A lesson in scapegoating
The Bangladesh Cricket Board (BCB) came down heavily on two players and their clubs for 'tarnishing the image of Bangladesh cricket'.
Tasnim Hasan and Sujon Mahmud have been banned for 10 years each while their clubs, Lalmatia Club and Fear Fighters Sporting Club, have been scratched from playing in any division of the Dhaka league for their role in the Dhaka Second Division League matches.
Sujon had conceded 92 runs off four balls while playing for Lalmatia against Axiom Cricketers. It seems an atrocious performance but exposed the underlying ills in domestic cricket. But it was also a statistical anomaly that had attracted the attention of the cricketing world and forced the BCB to form a special committee to look into the matter. The special committee found that Fear Fighters' Tasnim had also voluntarily conceded 69 runs in 1.1 overs against Indira Road Krira Chakra the day before the Lalmatia-Axiom game in protest of alleged biased umpiring.
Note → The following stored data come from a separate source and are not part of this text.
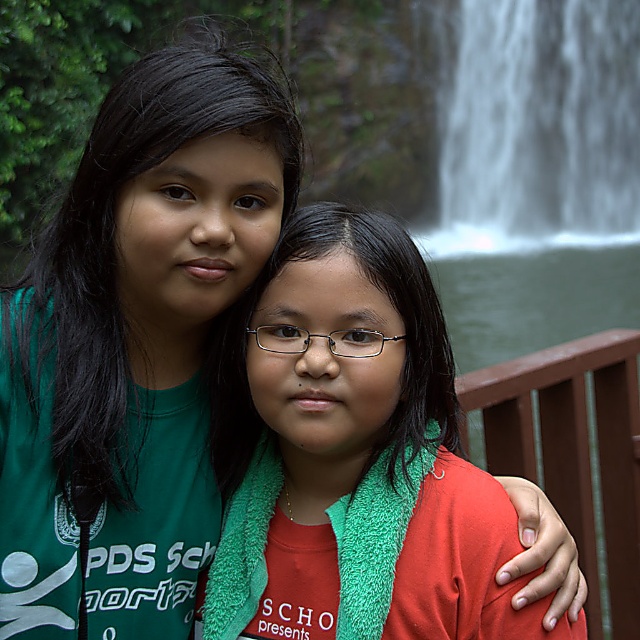 Question: Can you confirm if red fleece scarf at center is positioned above white misty waterfall at upper right?

Choices:
 (A) yes
 (B) no

Answer: (B)

Question: Which point is closer to the camera?

Choices:
 (A) (394, 273)
 (B) (548, 497)

Answer: (A)

Question: Which is nearer to the white misty waterfall at upper right?

Choices:
 (A) red fleece scarf at center
 (B) brown wooden rail at upper right

Answer: (B)

Question: Estimate the real-world distances between objects in this image. Which object is farther from the white misty waterfall at upper right?

Choices:
 (A) red fleece scarf at center
 (B) brown wooden rail at upper right

Answer: (A)

Question: Does white misty waterfall at upper right have a larger size compared to brown wooden rail at upper right?

Choices:
 (A) yes
 (B) no

Answer: (A)

Question: Does white misty waterfall at upper right appear under brown wooden rail at upper right?

Choices:
 (A) no
 (B) yes

Answer: (A) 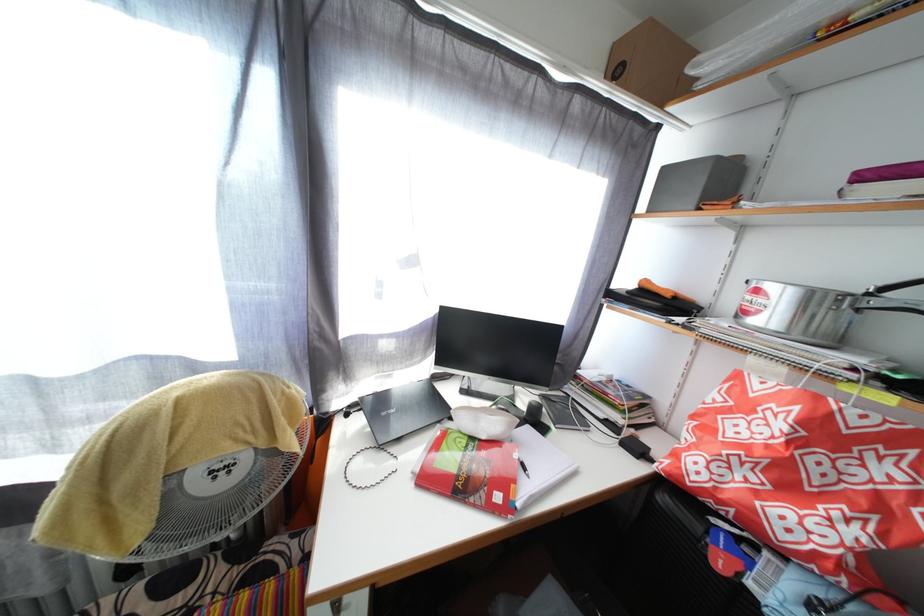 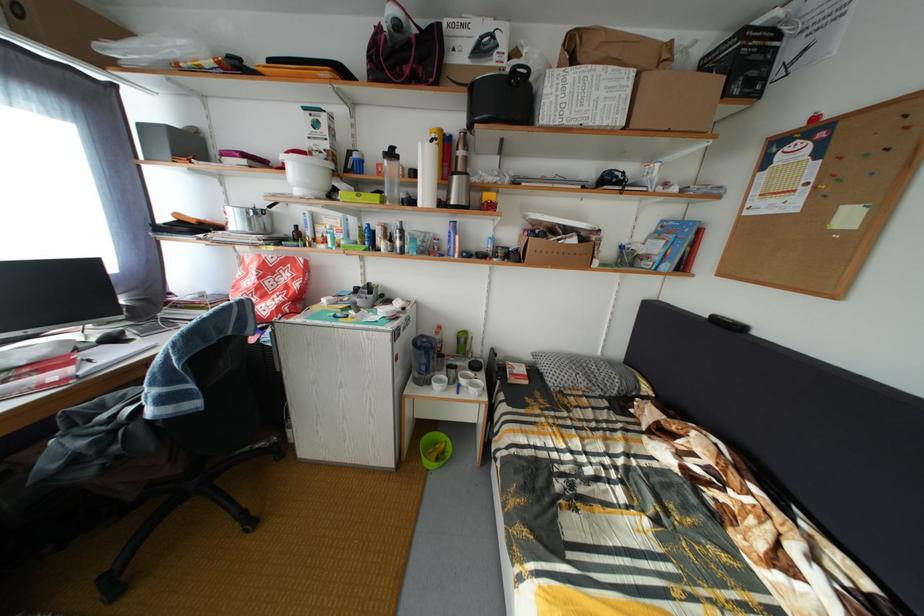 Locate, in the second image, the point that corresponds to [865,428] in the first image.

(281, 267)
What Sujon did out of frustration at 'biased umpiring' has apparently been proven by BCB's special committee as a 'crime' against the image of the country's cricket. The captains, managers and coaches of both teams have also been handed five-year suspensions. However, umpires Shamsur Rahman and Azizul Bari, who were officiating in both matches, have been banned for six months for their inability to handle the matches properly; that ruling must have brought a sigh of relief to the match officials as they will not miss any cricket next season.
You may have a lot of questions in your mind regarding the justification of the punishments but BCB have apparently solved the recurring bane of alleged biased umpiring through this one harsh judgement on the players and the clubs.
But even if you accept the vague terms of 'tarnishing image' and that BCB just follows their own rules, one question must be asked -- whether the game's governing body in the country was sincere enough to go to the root of the problem or were they only looking for some scapegoats.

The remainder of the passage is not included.